The most important thing she paid attention to was that everything was right. In few oeuvres do fantasy and reality intertwine so eerily believably and do readers continue to think for so long regarding how things really are. She received thousands of letters with pressing questions regarding this. She always came up with a solution and in her handwritten answers she kept the magic of her books – which she also illustrated herself, by the way – alive.

The combination of teaching, her success as a writer, lectures, working on the much-publicized film adaptation of De Zevensprong by Karst van der Meulen and the national and international interest eventually broke her. She was in her fifties, might no longer cope and in the early eighties she left school under protest.

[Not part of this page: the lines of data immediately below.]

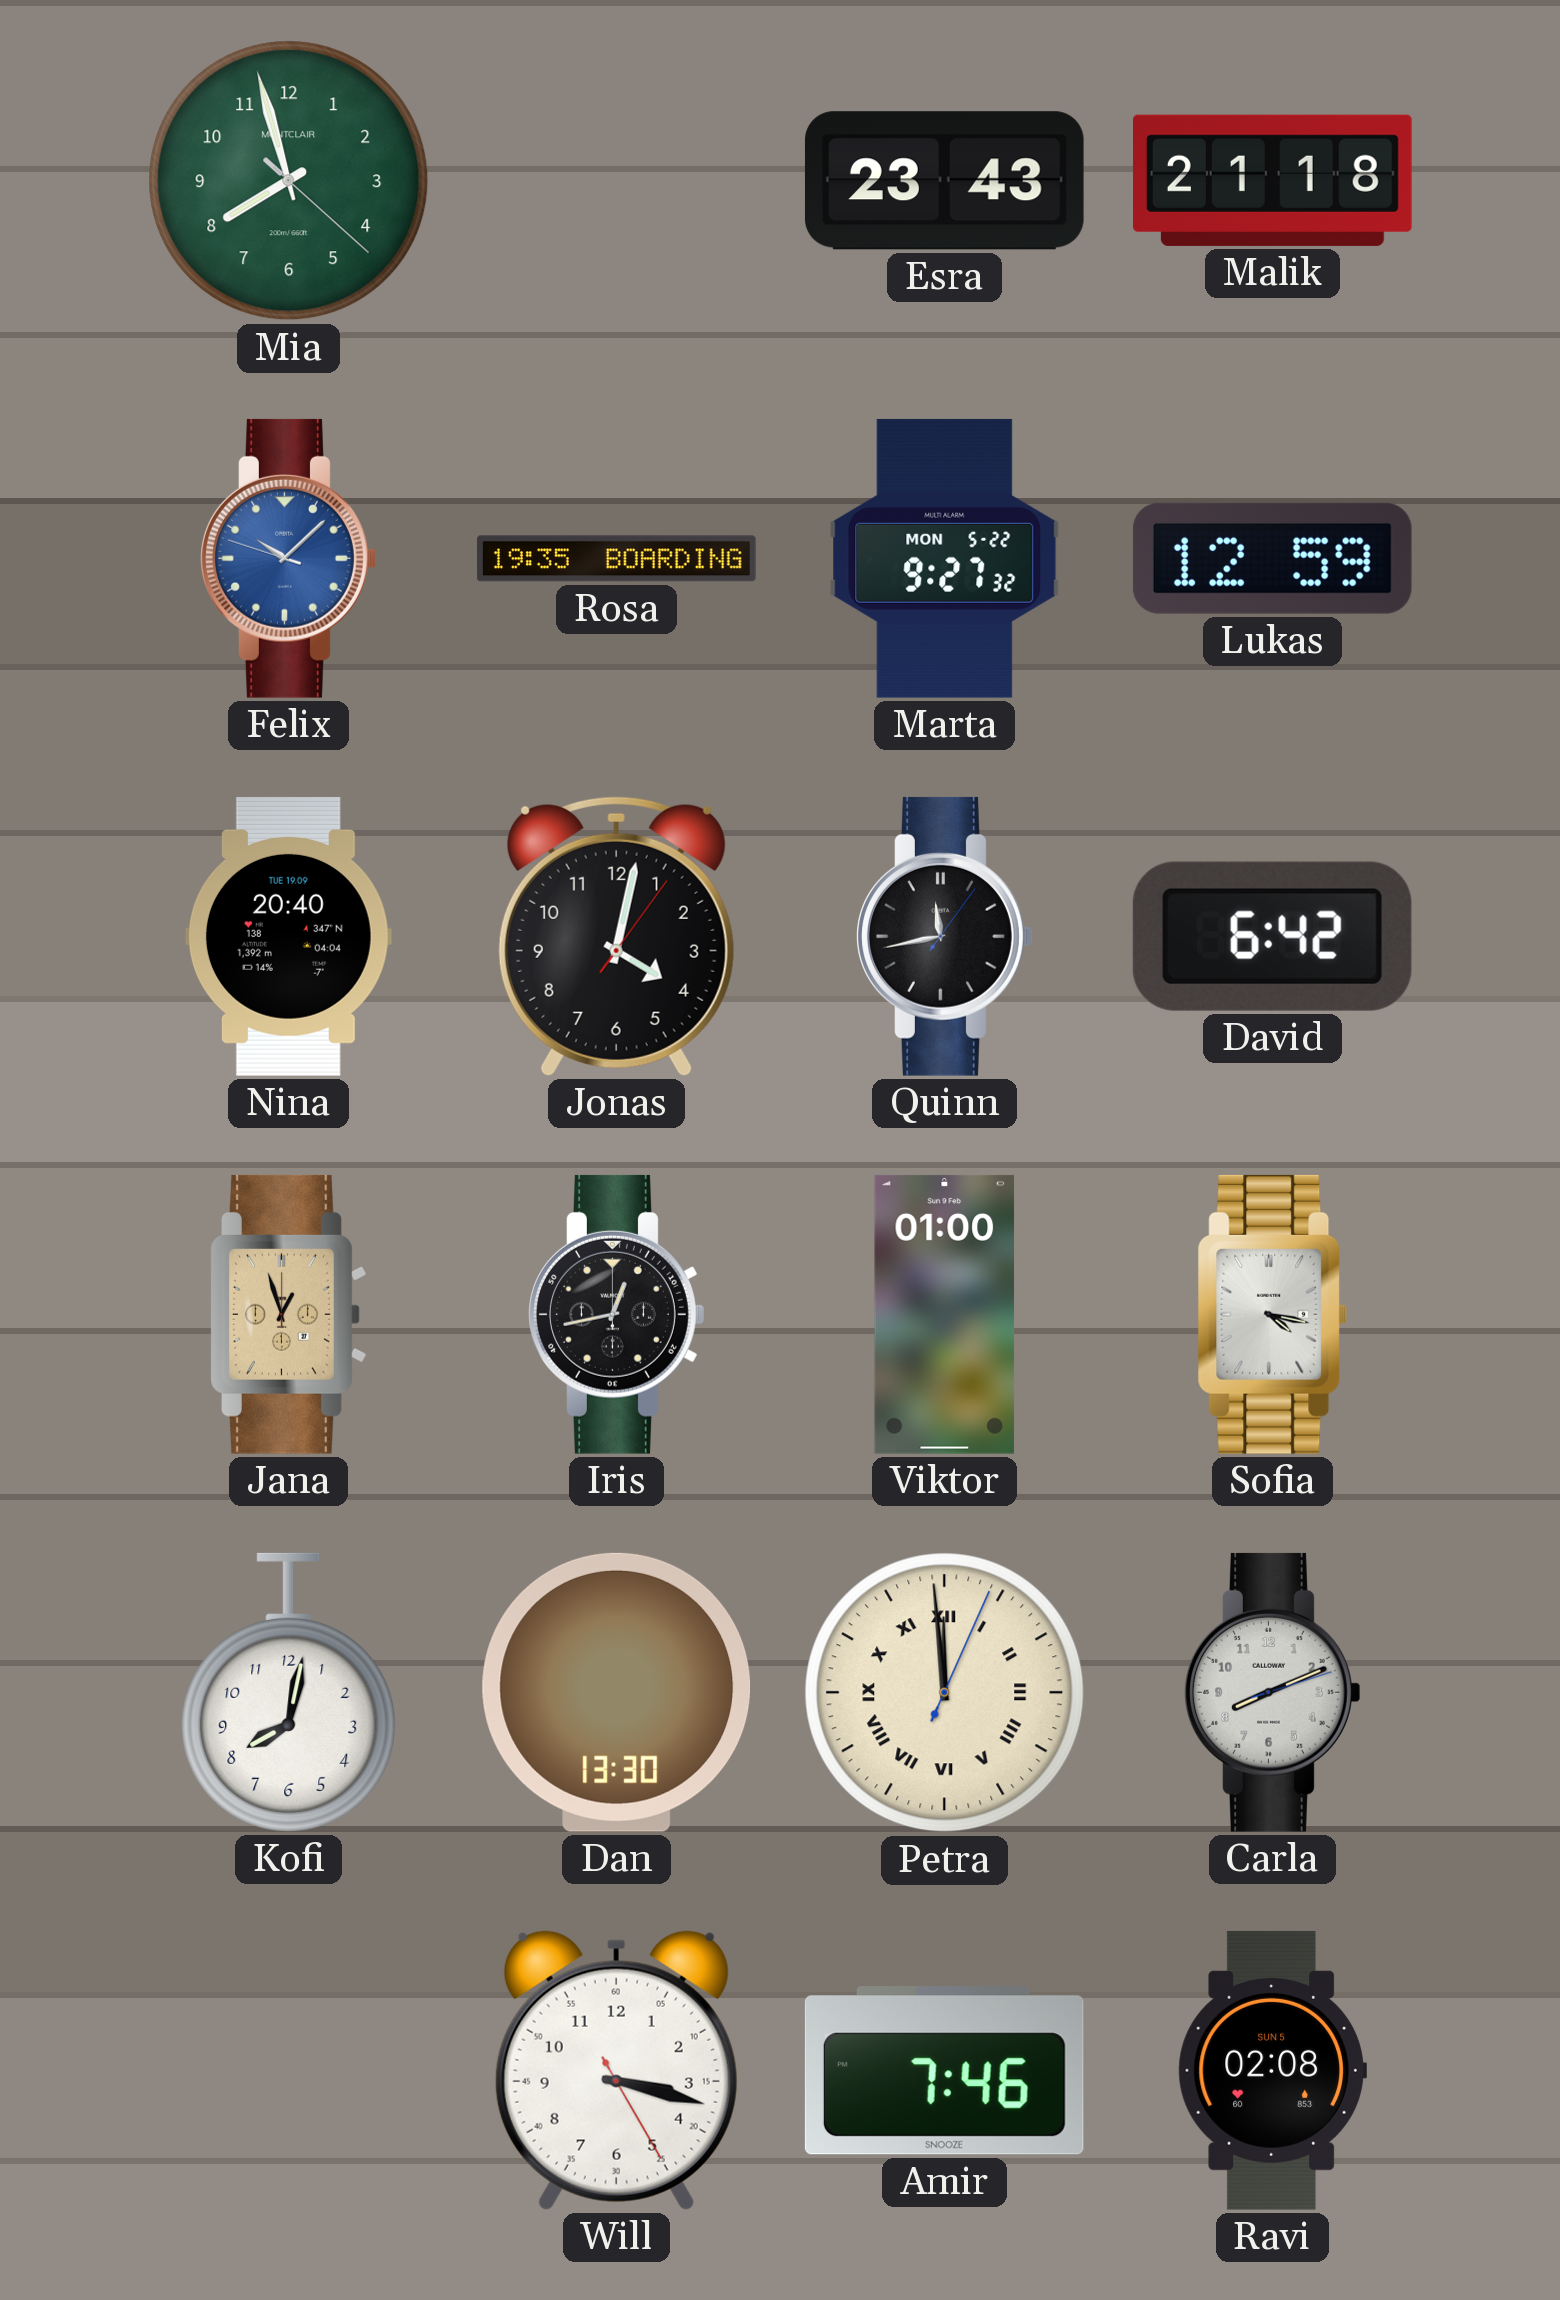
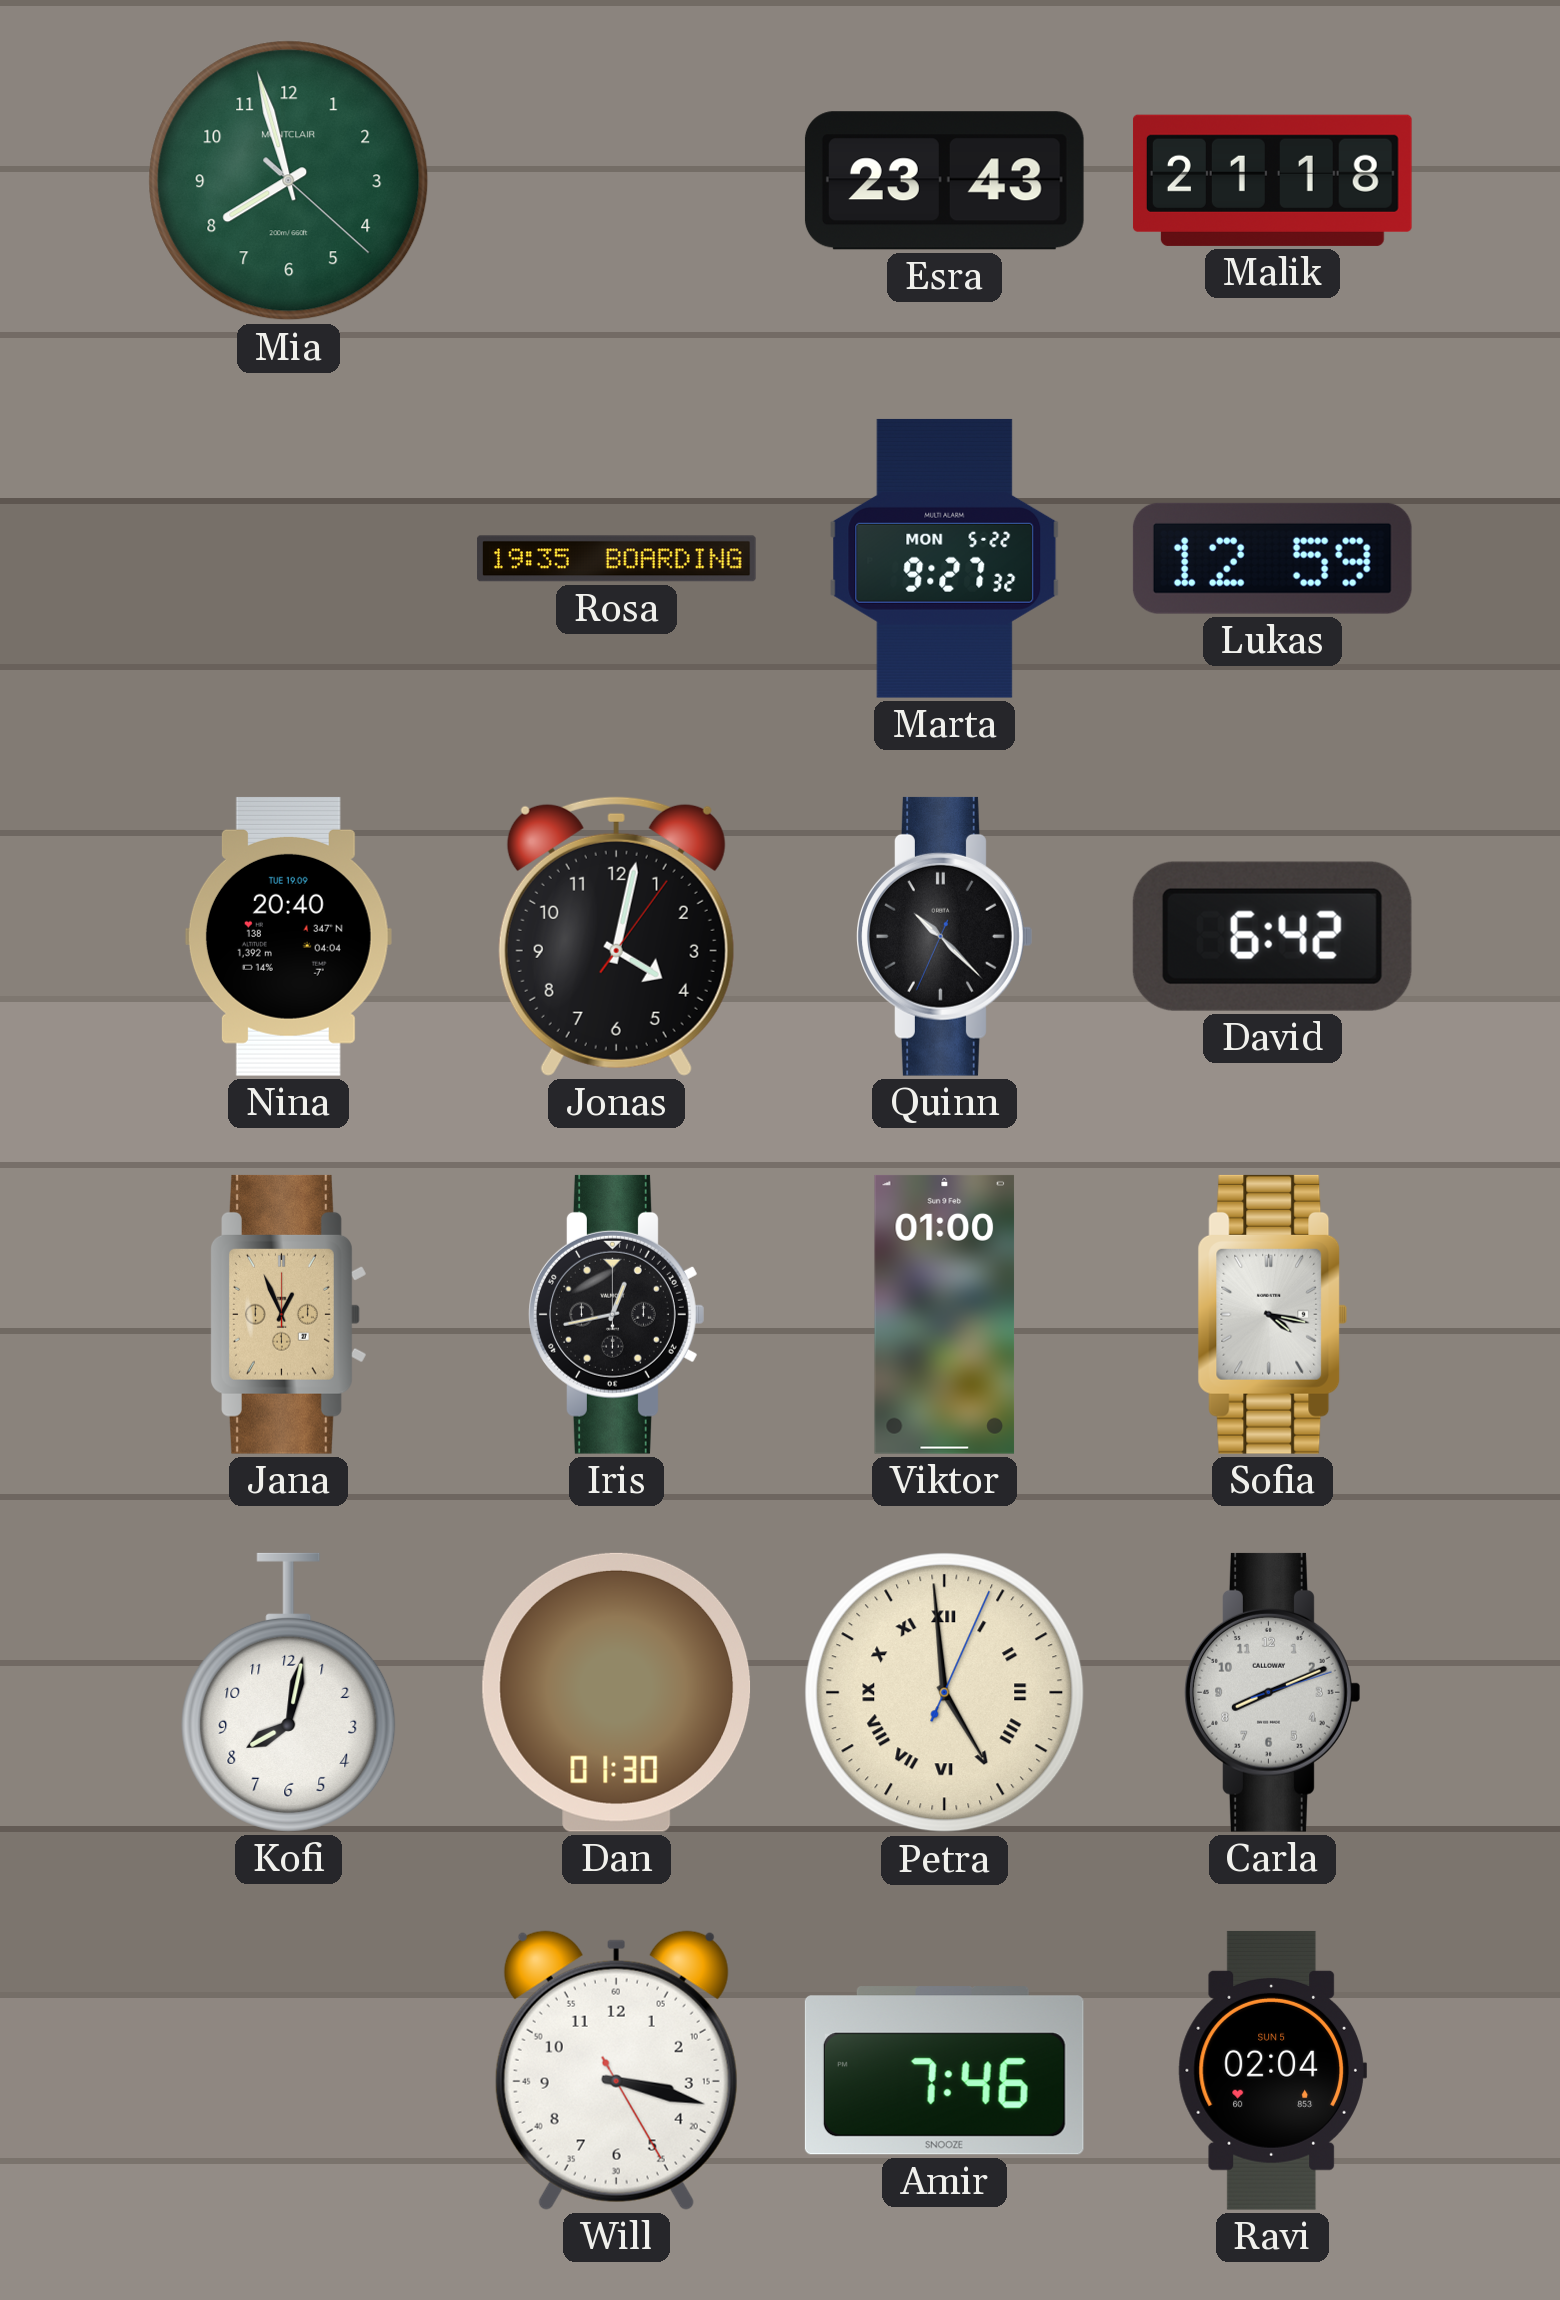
Felix: 10:07 -> none
Quinn: 11:43 -> 10:22
Jana: 12:57 -> 12:56
Dan: 13:30 -> 01:30
Petra: 11:59 -> 4:59
Ravi: 02:08 -> 02:04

After that, fewer and fewer books were published and the books became increasingly strange.

Renewed interest

At the beginning of the new century, interest in her work, which had never completely disappeared, revived. The fantasy wave surrounding Harry Potter contributed to this, as did the Griffel der Griffels she received in 2004 for – of course – De brief voor de koning, perhaps the most successful children’s book ever published in the Netherlands and permanently in print since 1962.

She herself was very proud of the appearance, more than fifty years later, of The Letter for the King in England, the land of King Arthur, where she believed the book also belonged. That translation led, well following her ninetieth birthday, to a Netflix series in 2020.

The plotless diptych with the telling title Seas of Time was never finished, although she continued to work on it until a few years before her death, if only because she had to incorporate inventions such as the internet and the mobile phone to remain credible. Perhaps, her fans will like to believe, she got lost in her last book.